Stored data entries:

==*==

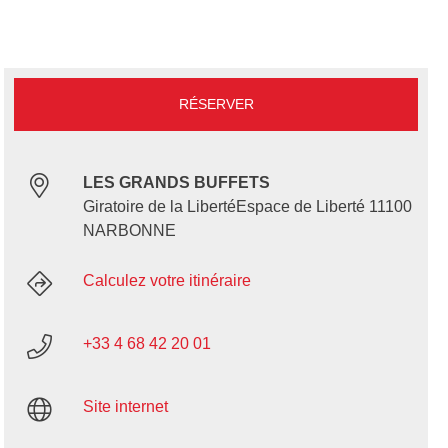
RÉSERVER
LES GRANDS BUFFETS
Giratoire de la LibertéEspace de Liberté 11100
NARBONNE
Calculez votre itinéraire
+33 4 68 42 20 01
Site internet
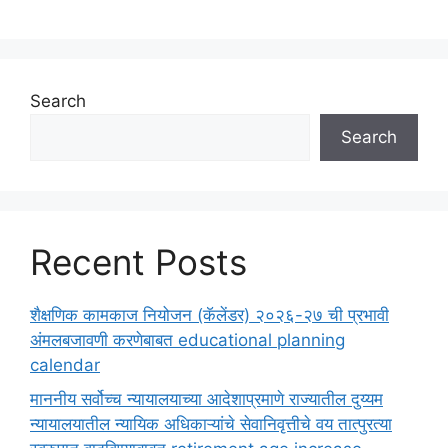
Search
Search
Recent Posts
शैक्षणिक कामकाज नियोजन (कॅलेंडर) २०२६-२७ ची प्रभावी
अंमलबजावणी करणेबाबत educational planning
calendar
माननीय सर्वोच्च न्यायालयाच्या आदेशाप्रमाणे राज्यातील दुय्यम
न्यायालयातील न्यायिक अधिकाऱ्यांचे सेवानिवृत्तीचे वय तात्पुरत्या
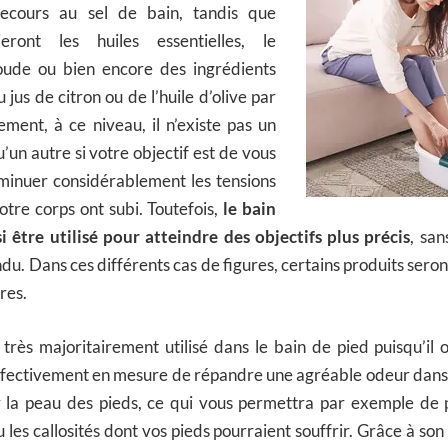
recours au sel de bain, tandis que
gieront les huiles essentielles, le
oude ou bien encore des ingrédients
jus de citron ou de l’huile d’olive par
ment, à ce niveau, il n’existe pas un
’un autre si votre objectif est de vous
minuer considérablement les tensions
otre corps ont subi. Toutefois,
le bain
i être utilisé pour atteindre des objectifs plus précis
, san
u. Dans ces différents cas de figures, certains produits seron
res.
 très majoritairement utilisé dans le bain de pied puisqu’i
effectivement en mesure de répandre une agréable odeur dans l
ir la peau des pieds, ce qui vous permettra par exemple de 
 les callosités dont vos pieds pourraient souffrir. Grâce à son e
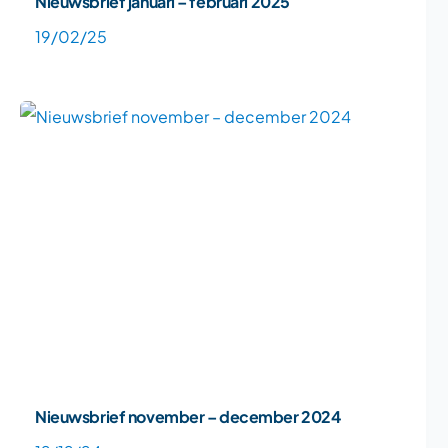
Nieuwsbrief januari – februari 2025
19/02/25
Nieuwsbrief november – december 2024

==*==

__Task goal__
Each line between the one holding "अंमलबजावणी करणेबाबत educational planning" and the one holding "jus de citron ou de l’huile d’olive par", inclusive, should be copied exactly as it appears above, and pictures should be omitted.

__Exercise output__
अंमलबजावणी करणेबाबत educational planning
calendar
माननीय सर्वोच्च न्यायालयाच्या आदेशाप्रमाणे राज्यातील दुय्यम
न्यायालयातील न्यायिक अधिकाऱ्यांचे सेवानिवृत्तीचे वय तात्पुरत्या
recours au sel de bain, tandis que
gieront les huiles essentielles, le
oude ou bien encore des ingrédients
jus de citron ou de l’huile d’olive par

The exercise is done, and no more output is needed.